Lately, I’ve been sorting through past traumas like forgotten boxes in the attic — complete with overwhelming reminiscence that can often be followed by sudden weeping, dust from the trauma floating in the darkened air around me. And, like the stirred air, I am unsettled.

Looking at the past me, watching her again face these experiences that she was not ready for, I want to explain things. I want her to know the things she didn’t understand. I want to redefine the very meaning of the words she clung to — phrases she passionately scribbled in journals and scraps of paper stored in an old metal suitcase. In the midst of these recent moments, as I try to help the younger version of myself finally rest into the past where she belongs, I realize I still need to redefine the words I use to shape my life now.







All of this makes me feel detached. Wandering. Searching again for some explanation for the beauty and ugliness around me. And inside of me.

So I sit and try to organize positive and negative space, these symbols that represent the meaning I am trying to simultaneously give and discover. The shape of each letter, the structure of the sentence, the placement of a comma — all of it changes the meaning. Perhaps this tiny curved line, like a dislodged and discarded eyelash that has floated down to the page, will interject just the right pause to accentuate the word before — what is that word trying to say? what is it trying to connect to? how is it representing me? how is it representing anything? — all of these questions have been circling around me every time I try to write.

Yet, though I feel a bit lost in all of this, I do find answers as I go. At least, enough answers to not stop, to keep going, keep writing, keep searching — all in the same motions: My small fingers flitting over the keys, the bottoms of my palms sticky against the smooth surface they rest upon, my eyes gliding back and forth over the clear black words I’ve just written and the unseen outline of the words I have yet to write.

The words are crowded now, but they bump against each other inside of me, sharpening some and — thankfully, for the tired and overwhelmed 17-year-old me — softening others.

Someday I’ll figure out what I’m trying to say.

Defined connection.

30 Jan


noun \kə-ˈnek-shən\

1) Something that joins or connects two or more things.

2) The act of connecting two or more things or the state of being connected.

3) A situation in which two or more things have the same cause, origin, goal, etc.


In a way, I am a connection. Without me, certain introductions would not have been made – or broken. Certain ideas would not have become product. I have joined “two or more things” simply by my curiosity. Simply by my presence.

In this way, I have been a connector. The offspring of creator. A found-object artist. I asked questions and gave answers. I stepped in and shied away. And those decisions influenced a “state of being connected.”

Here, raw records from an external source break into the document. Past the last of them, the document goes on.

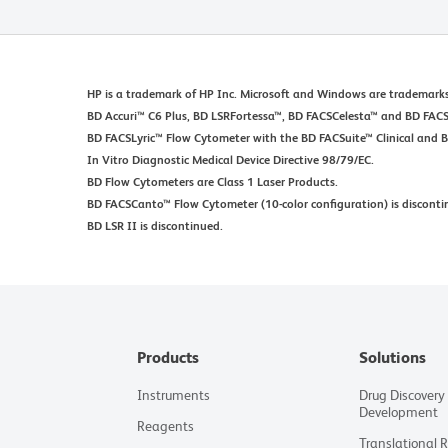
HP is a trademark of HP Inc. Microsoft and Windows are trademarks
BD Accuri™ C6 Plus, BD LSRFortessa™, BD FACSCelesta™ and BD FACSM
BD FACSLyric™ Flow Cytometer with the BD FACSuite™ Clinical and 
In Vitro Diagnostic Medical Device Directive 98/79/EC.
BD Flow Cytometers are Class 1 Laser Products.
BD FACSCanto™ Flow Cytometer (10-color configuration) is disconti
BD LSR II is discontinued.
Products
Solutions
Instruments
Drug Discovery
Development
Reagents
Translational 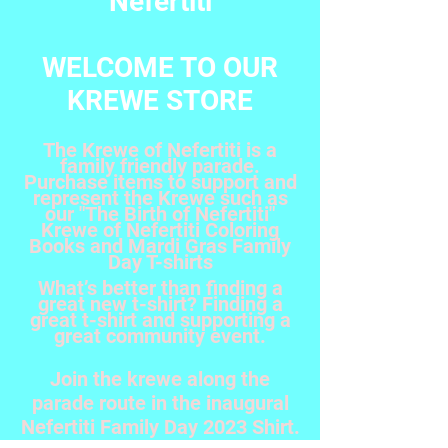
Nefertiti
WELCOME TO OUR
KREWE STORE
The Krewe of Nefertiti is a
family friendly parade.
Purchase items to support and
represent the Krewe such as
our "The Birth of Nefertiti"
Krewe of Nefertiti Coloring
Books and Mardi Gras Family
Day T-shirts
What’s better than finding a
great new t-shirt? Finding a
great t-shirt and supporting a
great community event.
Join the krewe along the
parade route in the inaugural
Nefertiti Family Day 2023 Shirt.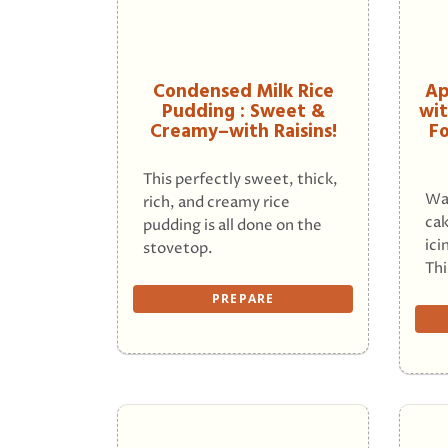
Condensed Milk Rice
Ap
Pudding : Sweet &
wit
Creamy–with Raisins!
Fo
This perfectly sweet, thick,
Wa
rich, and creamy rice
cak
pudding is all done on the
ici
stovetop.
Thi
PREPARE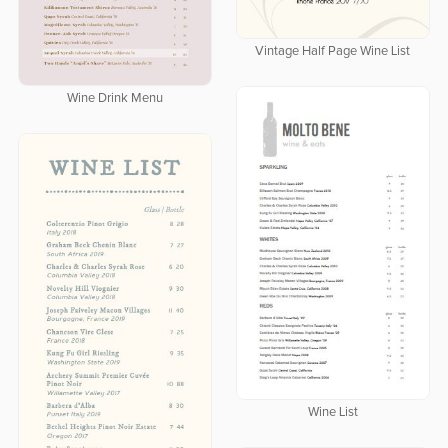
Vintage Half Page Wine List
Wine Drink Menu
Wine List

My brother and I have the same parents. We have the same list of childhood addresses that trail across the nation. We share memories of holidays, stupid jokes, friends. We shared the same songs — writing lyrics simultaneously. And yet, we aren’t wholly connected. Even in the past reminiscence, often we have differing viewpoints — like separate movie screens focused on opposite frames within the same scene.

Connection, to me, is illusive. It’s layered — like a bolt of gauzy cloth. I can see every layer, but cannot differentiate them. They are connected, yet separate. And I am wrapped up in it all.

As a sensitive soul and an abstract mind, I long for connection. For definition in connection. For connecting to tell me who I am, what I am worth.

My memory lurches forward, “I remember being there,” I say. What I mean is, I can see it in my mind. Memory based on visuals. But I connect to the emotion, the thought, the idea of the memory. It is unfocused and complex. And it often builds a picture of my past-life that is inaccurate. My mind building within the blank spaces — an innate desire to smooth out the gauzy fabric of my mind, to create a foundation structured on a rich black timeline, to connect myself back together again.

And even as I reach back, to re-connect, to rediscover old connections that rationalized reality then, I am still anchored in this moment: My fingers touching the smooth plastic keys, my wrists resting on the edge of the computer, my mouth moving slightly with the words.

Even now, I am still connecting.

On dreams and reality.

15 Jan

I’ve always had a strange dream life. Nightmares mostly. Some might even call them “night terrors.” But even with the rare good dreams, came wild imaginings drawn across a mental plane that is only loosely attached to reality. Adventures with movie-like plots, where I began as a young and agile female character racing through darkened city streets on a mission of unmeasurable importance, to a wizened male character looking through a bright window at the peaceful countryside.

Once, during a dream where I was playing myself, I stood in the downstairs portion of my two-level apartment — the squared-off twisting staircase behind me, my large square mirror to my side — and looked around the room. “I’m dreaming,” I said, self-aware. So I woke up, walked downstairs, peeked in the mirror and realized with shock, “I’m dreaming.” So I woke up, walked downstairs, scanned the room and glanced at my reflection and thought, I’m still dreaming. Panic filled my sleep and I ran back upstairs to my bed to wake up.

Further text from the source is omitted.